▸ WHAT IS NEEDED
No pictures should be carried over. Output all other parts of the entries verbatim.

▸ RECORDED DATA
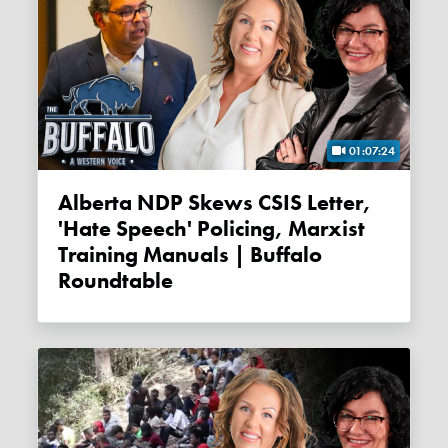
01:07:24
Alberta NDP Skews CSIS Letter,
'Hate Speech' Policing, Marxist
Training Manuals | Buffalo
Roundtable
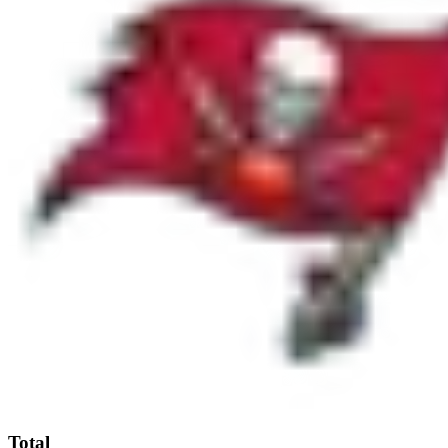
Total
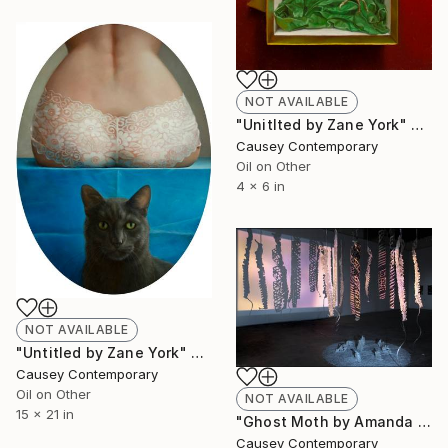
NOT AVAILABLE
"Unitlted by Zane York" Painting
Causey Contemporary
Oil on Other
4 x 6 in
NOT AVAILABLE
"Untitled by Zane York" Painting
Causey Contemporary
Oil on Other
NOT AVAILABLE
15 x 21 in
"Ghost Moth by Amanda Dow Thompson (2011)" Installation
Causey Contemporary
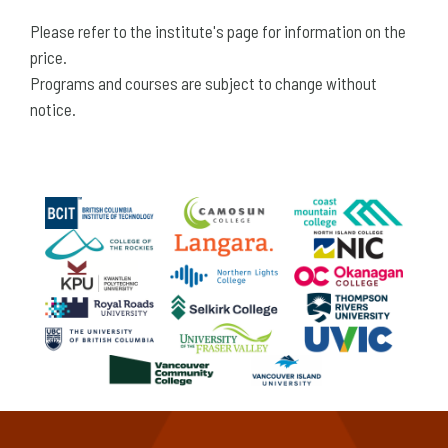
Please refer to the institute's page for information on the
price.
Programs and courses are subject to change without
notice.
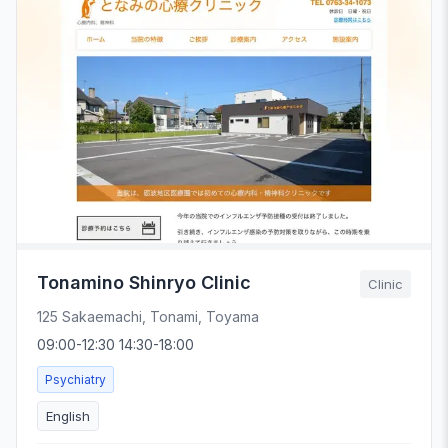
Tonamino Shinryo Clinic
Clinic
125 Sakaemachi, Tonami, Toyama
09:00-12:30 14:30-18:00
Psychiatry
English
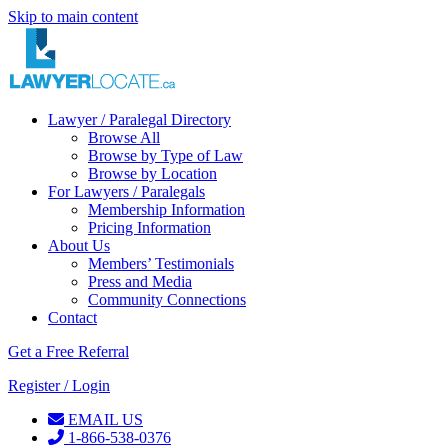
Skip to main content
Lawyer / Paralegal Directory
Browse All
Browse by Type of Law
Browse by Location
For Lawyers / Paralegals
Membership Information
Pricing Information
About Us
Members’ Testimonials
Press and Media
Community Connections
Contact
Get a Free Referral
Register / Login
EMAIL US
1-866-538-0376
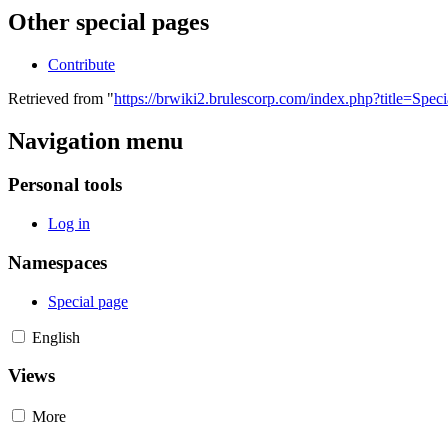
Other special pages
Contribute
Retrieved from "
https://brwiki2.brulescorp.com/index.php?title=Spec
Navigation menu
Personal tools
Log in
Namespaces
Special page
English
Views
More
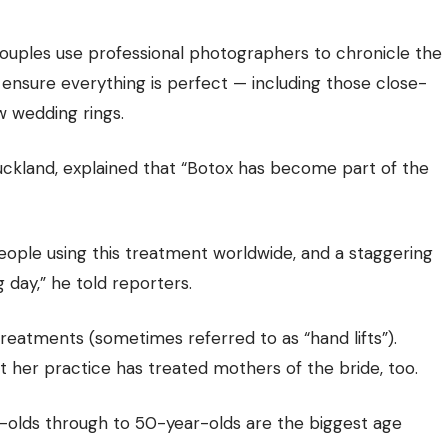
uples use professional photographers to chronicle the
 ensure everything is perfect — including those close-
 wedding rings.
 Auckland, explained that “Botox has become part of the
ople using this treatment worldwide, and a staggering
 day,” he told reporters.
 treatments (sometimes referred to as “hand lifts”).
at her practice has treated mothers of the bride, too.
-olds through to 50-year-olds are the biggest age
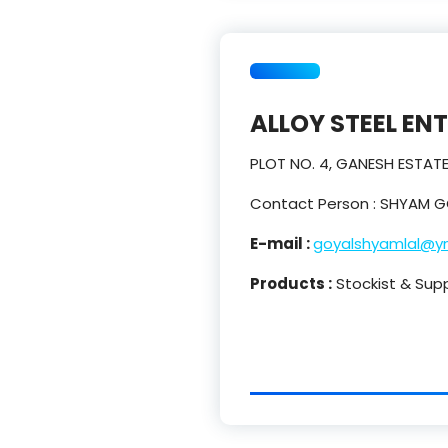
ALLOY STEEL EN
PLOT NO. 4, GANESH ESTAT
Contact Person : SHYAM G
E-mail :
goyalshyamlal@y
Products :
Stockist & Suppl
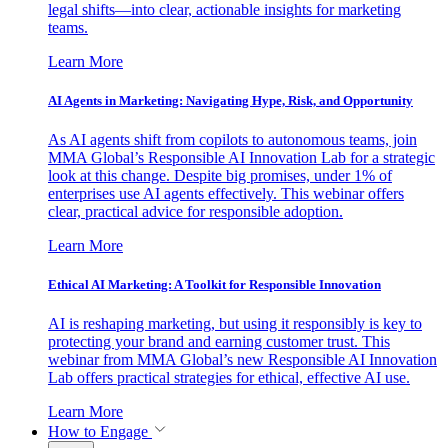
legal shifts—into clear, actionable insights for marketing
teams.
Learn More
AI Agents in Marketing: Navigating Hype, Risk, and Opportunity
As AI agents shift from copilots to autonomous teams, join
MMA Global’s Responsible AI Innovation Lab for a strategic
look at this change. Despite big promises, under 1% of
enterprises use AI agents effectively. This webinar offers
clear, practical advice for responsible adoption.
Learn More
Ethical AI Marketing: A Toolkit for Responsible Innovation
AI is reshaping marketing, but using it responsibly is key to
protecting your brand and earning customer trust. This
webinar from MMA Global’s new Responsible AI Innovation
Lab offers practical strategies for ethical, effective AI use.
Learn More
How to Engage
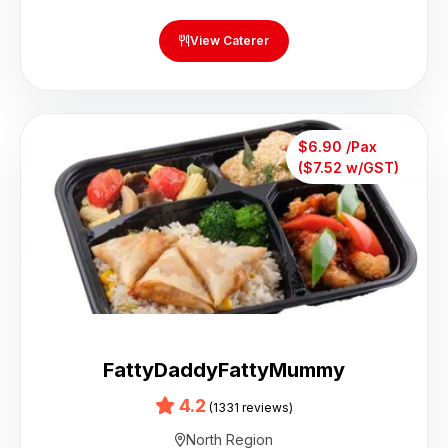
View Caterer
$6.90 /Pax
($7.52 w/GST)
FattyDaddyFattyMummy
4.2
(1331 reviews)
North Region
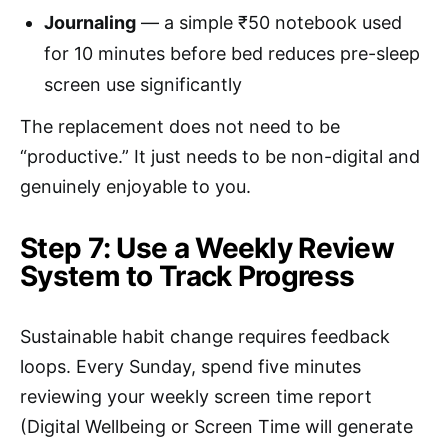
Journaling
— a simple ₹50 notebook used
for 10 minutes before bed reduces pre-sleep
screen use significantly
The replacement does not need to be
“productive.” It just needs to be non-digital and
genuinely enjoyable to you.
Step 7: Use a Weekly Review
System to Track Progress
Sustainable habit change requires feedback
loops. Every Sunday, spend five minutes
reviewing your weekly screen time report
(Digital Wellbeing or Screen Time will generate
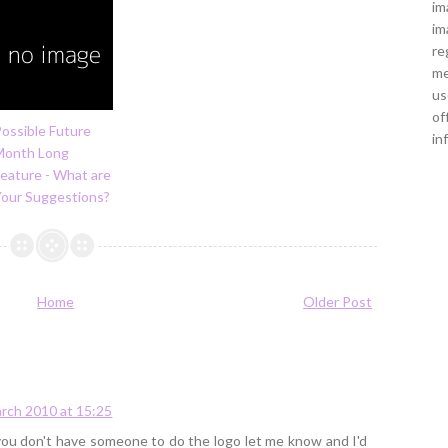
im
im
re
me
us
of
ossible Future
in
Month Long
eature - What are
Your Suggestions?
Home
Older Post
rch 2010 at 15:25
f you don't have someone to do the logo let me know and I'd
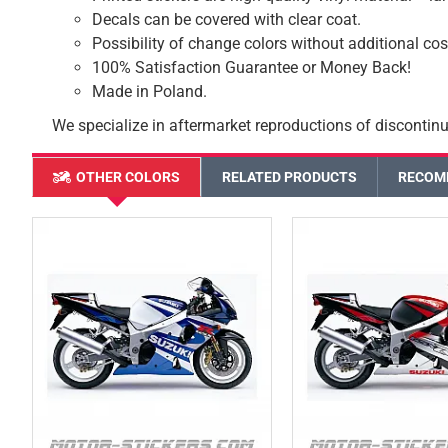
Decals can be covered with clear coat.
Possibility of change colors without additional cos
100% Satisfaction Guarantee or Money Back!
Made in Poland.
We specialize in aftermarket reproductions of discontinu
OTHER COLORS
RELATED PRODUCTS
RECOM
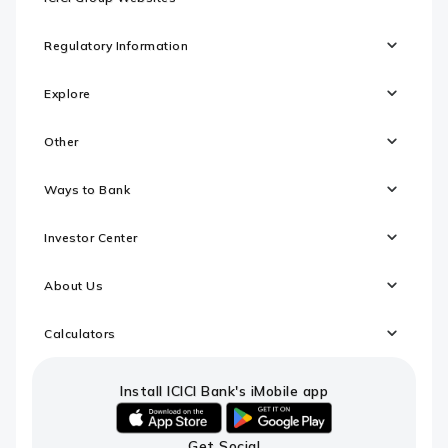
Regulatory Information
Explore
Other
Ways to Bank
Investor Center
About Us
Calculators
Install ICICI Bank's iMobile app
iOS
android
Get Social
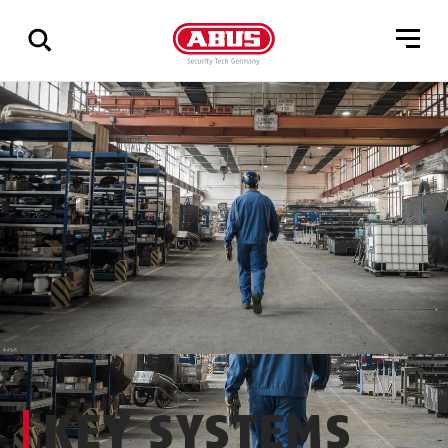
Show
all
results
KEY SYSTEMS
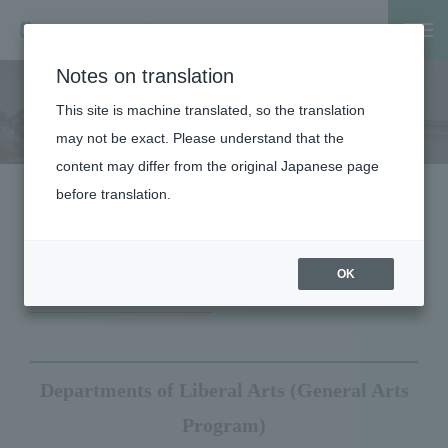
Notes on translation
Home
Faculty, Graduate School
Faculty
School of Medic
This site is machine translated, so the translation
School of Medicine
may not be exact. Please understand that the
content may differ from the original Japanese page
before translation.
Course Introduction
Department Display
OK
Departments of Liberal Arts (General Arts
Program)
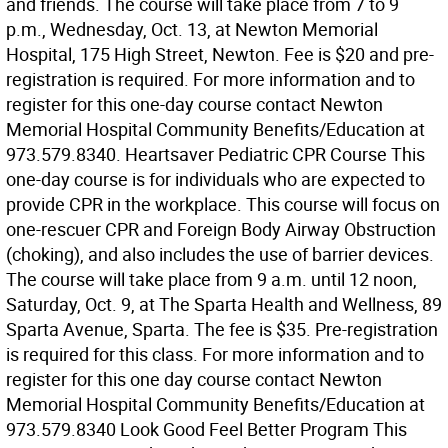
and friends. The course will take place from 7 to 9
p.m., Wednesday, Oct. 13, at Newton Memorial
Hospital, 175 High Street, Newton. Fee is $20 and pre-
registration is required. For more information and to
register for this one-day course contact Newton
Memorial Hospital Community Benefits/Education at
973.579.8340. Heartsaver Pediatric CPR Course This
one-day course is for individuals who are expected to
provide CPR in the workplace. This course will focus on
one-rescuer CPR and Foreign Body Airway Obstruction
(choking), and also includes the use of barrier devices.
The course will take place from 9 a.m. until 12 noon,
Saturday, Oct. 9, at The Sparta Health and Wellness, 89
Sparta Avenue, Sparta. The fee is $35. Pre-registration
is required for this class. For more information and to
register for this one day course contact Newton
Memorial Hospital Community Benefits/Education at
973.579.8340 Look Good Feel Better Program This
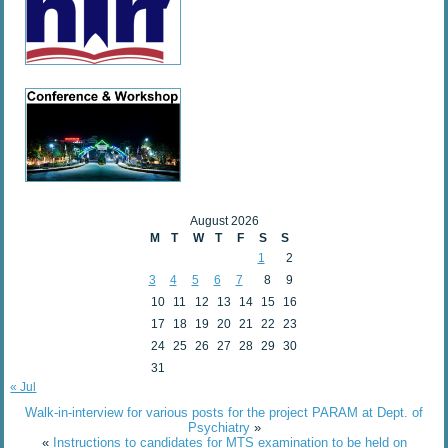
August 2026
M
T
W
T
F
S
S
1
2
3
4
5
6
7
8
9
10
11
12
13
14
15
16
17
18
19
20
21
22
23
24
25
26
27
28
29
30
31
« Jul
Walk-in-interview for various posts for the project PARAM at Dept. of
Psychiatry
»
«
Instructions to candidates for MTS examination to be held on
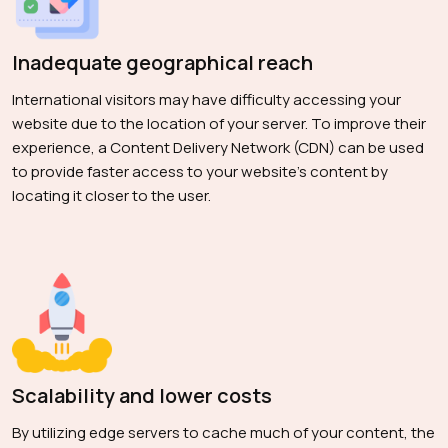
Inadequate geographical reach
International visitors may have difficulty accessing your
website due to the location of your server. To improve their
experience, a Content Delivery Network (CDN) can be used
to provide faster access to your website's content by
locating it closer to the user.
Scalability and lower costs
By utilizing edge servers to cache much of your content, the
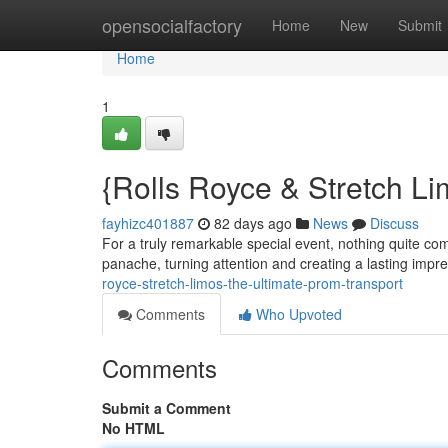
Home
opensocialfactory
Home
New
Submit
Home
1
{Rolls Royce & Stretch L
fayhizc401887
82 days ago
News
Discuss
For a truly remarkable special event, nothing quite com
panache, turning attention and creating a lasting impr
royce-stretch-limos-the-ultimate-prom-transport
Comments
Who Upvoted
Comments
Submit a Comment
No HTML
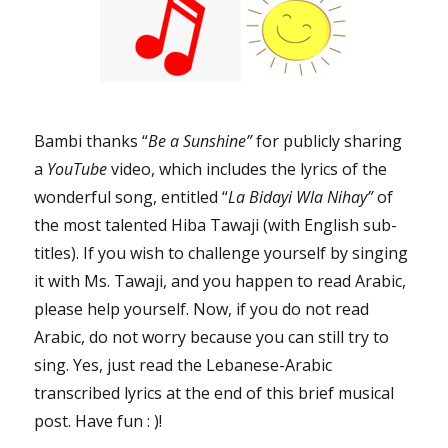
Bambi thanks “
Be a Sunshine”
for publicly sharing
a
YouTube
video, which includes the lyrics of the
wonderful song, entitled “
La Bidayi Wla Nihay”
of
the most talented Hiba Tawaji (with English sub-
titles). If you wish to challenge yourself by singing
it with Ms. Tawaji, and you happen to read Arabic,
please help yourself. Now, if you do not read
Arabic, do not worry because you can still try to
sing. Yes, just read the Lebanese-Arabic
transcribed lyrics at the end of this brief musical
post. Have fun : )!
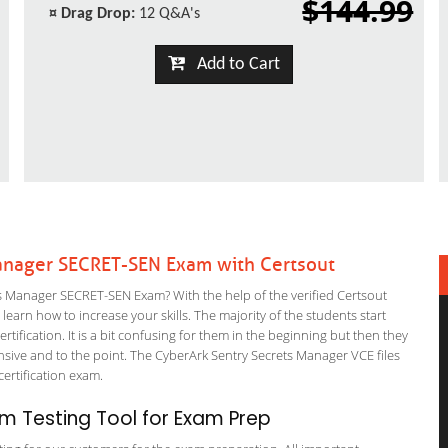
$144.99
¤
Drag Drop:
12 Q&A's
Add to Cart
anager SECRET-SEN Exam with Certsout
 Manager SECRET-SEN Exam? With the help of the verified Certsout
arn how to increase your skills. The majority of the students start
rtification. It is a bit confusing for them in the beginning but then they
ve and to the point. The CyberArk Sentry Secrets Manager VCE files
 certification exam.
m Testing Tool for Exam Prep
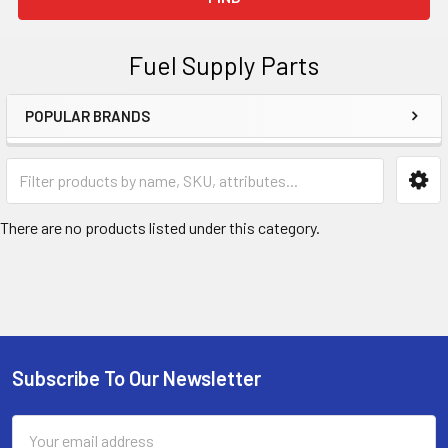
Fuel Supply Parts
POPULAR BRANDS
Sidebar
There are no products listed under this category.
Subscribe To Our Newsletter
Footer
Email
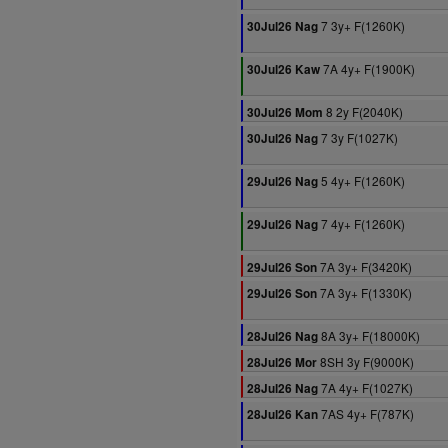
7 3y+ F(1260K)
30Jul26 Nag
7A 4y+ F(1900K)
30Jul26 Kaw
8 2y F(2040K)
30Jul26 Mom
7 3y F(1027K)
30Jul26 Nag
5 4y+ F(1260K)
29Jul26 Nag
7 4y+ F(1260K)
29Jul26 Nag
7A 3y+ F(3420K)
29Jul26 Son
7A 3y+ F(1330K)
29Jul26 Son
8A 3y+ F(18000K)
28Jul26 Nag
8SH 3y F(9000K)
28Jul26 Mor
7A 4y+ F(1027K)
28Jul26 Nag
7AS 4y+ F(787K)
28Jul26 Kan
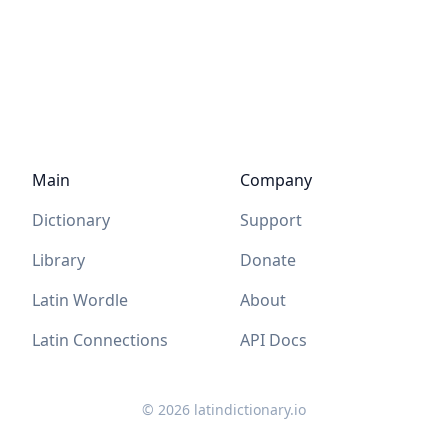
Main
Company
Dictionary
Support
Library
Donate
Latin Wordle
About
Latin Connections
API Docs
©
2026
latindictionary.io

▸ SOLUTION FOR THIS TASK
01:07:24
Alberta NDP Skews CSIS Letter,
'Hate Speech' Policing, Marxist
Training Manuals | Buffalo
Roundtable
Total
NOT AVAILABLE
"Unitlted by Zane York" Painting
Causey Contemporary
Oil on Other
4 x 6 in
NOT AVAILABLE
"Untitled by Zane York" Painting
Causey Contemporary
Oil on Other
NOT AVAILABLE
15 x 21 in
"Ghost Moth by Amanda Dow Thompson (2011)" Installation
Causey Contemporary
Please refer to the institute's page for information on the
price.
Programs and courses are subject to change without
notice.
Tonamino Shinryo Clinic
Clinic
125 Sakaemachi, Tonami, Toyama
09:00-12:30 14:30-18:00
Psychiatry
English
Skip to main content
Lawyer / Paralegal Directory
Browse All
Browse by Type of Law
Browse by Location
For Lawyers / Paralegals
Membership Information
Pricing Information
About Us
Members’ Testimonials
Press and Media
Community Connections
Contact
Get a Free Referral
Register / Login
EMAIL US
1-866-538-0376
Other special pages
Contribute
Retrieved from "
https://brwiki2.brulescorp.com/index.php?title=Spec
Navigation menu
Personal tools
Log in
Namespaces
Special page
English
Views
More
uples use professional photographers to chronicle the
 ensure everything is perfect — including those close-
 wedding rings.
 Auckland, explained that “Botox has become part of the
ople using this treatment worldwide, and a staggering
 day,” he told reporters.
 treatments (sometimes referred to as “hand lifts”).
at her practice has treated mothers of the bride, too.
-olds through to 50-year-olds are the biggest age
ALLOY STEEL EN
PLOT NO. 4, GANESH ESTAT
Contact Person : SHYAM G
E-mail :
goyalshyamlal@y
Products :
Stockist & Suppl
legal shifts—into clear, actionable insights for marketing
teams.
Learn More
AI Agents in Marketing: Navigating Hype, Risk, and Opportunity
As AI agents shift from copilots to autonomous teams, join
MMA Global’s Responsible AI Innovation Lab for a strategic
look at this change. Despite big promises, under 1% of
enterprises use AI agents effectively. This webinar offers
clear, practical advice for responsible adoption.
Learn More
Ethical AI Marketing: A Toolkit for Responsible Innovation
AI is reshaping marketing, but using it responsibly is key to
protecting your brand and earning customer trust. This
webinar from MMA Global’s new Responsible AI Innovation
Lab offers practical strategies for ethical, effective AI use.
Learn More
How to Engage
View Caterer
$6.90 /Pax
($7.52 w/GST)
FattyDaddyFattyMummy
4.2
(1331 reviews)
North Region
Journaling
— a simple ₹50 notebook used
for 10 minutes before bed reduces pre-sleep
screen use significantly
The replacement does not need to be
“productive.” It just needs to be non-digital and
genuinely enjoyable to you.
Step 7: Use a Weekly Review
System to Track Progress
Sustainable habit change requires feedback
loops. Every Sunday, spend five minutes
reviewing your weekly screen time report
(Digital Wellbeing or Screen Time will generate
im
im
re
me
us
of
ossible Future
in
Month Long
eature - What are
Your Suggestions?
Home
Older Post
rch 2010 at 15:25
f you don't have someone to do the logo let me know and I'd
Decals can be covered with clear coat.
Possibility of change colors without additional cos
100% Satisfaction Guarantee or Money Back!
Made in Poland.
We specialize in aftermarket reproductions of discontinu
OTHER COLORS
RELATED PRODUCTS
RECOM
Regulatory Information
Explore
Other
Ways to Bank
Investor Center
About Us
Calculators
Install ICICI Bank's iMobile app
iOS
android
Get Social
Show
all
results
KEY SYSTEMS
Notes on translation
Home
Faculty, Graduate School
Faculty
School of Medic
This site is machine translated, so the translation
School of Medicine
may not be exact. Please understand that the
content may differ from the original Japanese page
before translation.
Course Introduction
Department Display
OK
Departments of Liberal Arts (General Arts
Program)
and friends. The course will take place from 7 to 9
p.m., Wednesday, Oct. 13, at Newton Memorial
Hospital, 175 High Street, Newton. Fee is $20 and pre-
registration is required. For more information and to
register for this one-day course contact Newton
Memorial Hospital Community Benefits/Education at
973.579.8340. Heartsaver Pediatric CPR Course This
one-day course is for individuals who are expected to
provide CPR in the workplace. This course will focus on
one-rescuer CPR and Foreign Body Airway Obstruction
(choking), and also includes the use of barrier devices.
The course will take place from 9 a.m. until 12 noon,
Saturday, Oct. 9, at The Sparta Health and Wellness, 89
Sparta Avenue, Sparta. The fee is $35. Pre-registration
is required for this class. For more information and to
register for this one day course contact Newton
Memorial Hospital Community Benefits/Education at
973.579.8340 Look Good Feel Better Program This
August 2026
M
T
W
T
F
S
S
1
2
3
4
5
6
7
8
9
10
11
12
13
14
15
16
17
18
19
20
21
22
23
24
25
26
27
28
29
30
31
« Jul
Walk-in-interview for various posts for the project PARAM at Dept. of
Psychiatry
»
«
Instructions to candidates for MTS examination to be held on
Inadequate geographical reach
International visitors may have difficulty accessing your
website due to the location of your server. To improve their
experience, a Content Delivery Network (CDN) can be used
to provide faster access to your website's content by
locating it closer to the user.
Scalability and lower costs
By utilizing edge servers to cache much of your content, the
Home
opensocialfactory
Home
New
Submit
Home
1
{Rolls Royce & Stretch L
fayhizc401887
82 days ago
News
Discuss
For a truly remarkable special event, nothing quite com
panache, turning attention and creating a lasting impr
royce-stretch-limos-the-ultimate-prom-transport
Comments
Who Upvoted
Comments
Submit a Comment
No HTML
Bambi thanks “
Be a Sunshine”
for publicly sharing
a
YouTube
video, which includes the lyrics of the
wonderful song, entitled “
La Bidayi Wla Nihay”
of
the most talented Hiba Tawaji (with English sub-
titles). If you wish to challenge yourself by singing
it with Ms. Tawaji, and you happen to read Arabic,
please help yourself. Now, if you do not read
Arabic, do not worry because you can still try to
sing. Yes, just read the Lebanese-Arabic
transcribed lyrics at the end of this brief musical
post. Have fun : )!
$144.99
¤
Drag Drop:
12 Q&A's
Add to Cart
anager SECRET-SEN Exam with Certsout
 Manager SECRET-SEN Exam? With the help of the verified Certsout
arn how to increase your skills. The majority of the students start
rtification. It is a bit confusing for them in the beginning but then they
ve and to the point. The CyberArk Sentry Secrets Manager VCE files
 certification exam.
m Testing Tool for Exam Prep
Fuel Supply Parts
POPULAR BRANDS
Sidebar
There are no products listed under this category.
Subscribe To Our Newsletter
Footer
Email
7 3y+ F(1260K)
30Jul26 Nag
7A 4y+ F(1900K)
30Jul26 Kaw
8 2y F(2040K)
30Jul26 Mom
7 3y F(1027K)
30Jul26 Nag
5 4y+ F(1260K)
29Jul26 Nag
7 4y+ F(1260K)
29Jul26 Nag
7A 3y+ F(3420K)
29Jul26 Son
7A 3y+ F(1330K)
29Jul26 Son
8A 3y+ F(18000K)
28Jul26 Nag
8SH 3y F(9000K)
28Jul26 Mor
7A 4y+ F(1027K)
28Jul26 Nag
7AS 4y+ F(787K)
28Jul26 Kan
Main
Company
Dictionary
Support
Library
Donate
Latin Wordle
About
Latin Connections
API Docs
©
2026
latindictionary.io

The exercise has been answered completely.